◆ THE RECORDS:
+--
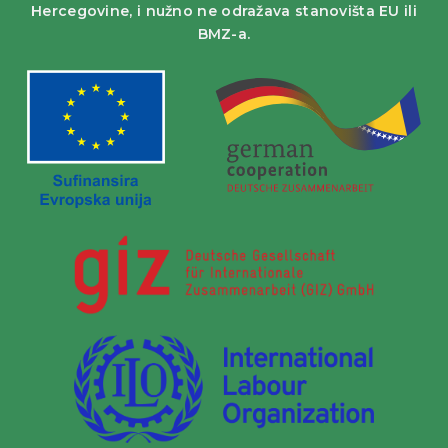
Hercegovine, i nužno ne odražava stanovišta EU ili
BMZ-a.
+--
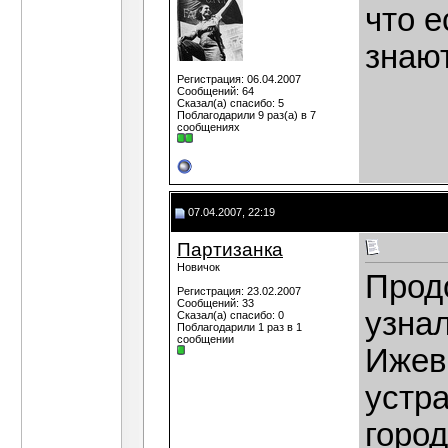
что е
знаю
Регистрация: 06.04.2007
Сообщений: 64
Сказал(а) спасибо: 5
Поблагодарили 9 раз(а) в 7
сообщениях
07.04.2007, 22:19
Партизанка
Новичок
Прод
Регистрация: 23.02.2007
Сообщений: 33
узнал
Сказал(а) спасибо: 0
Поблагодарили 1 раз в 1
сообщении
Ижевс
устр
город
+--
◆ AIM OF THE TASK: Where does the word "Сказал" appear in the material above? Copy every line that holds it.

◆ RESPONSE AREA:
Сказал(а) спасибо: 5
Сказал(а) спасибо: 0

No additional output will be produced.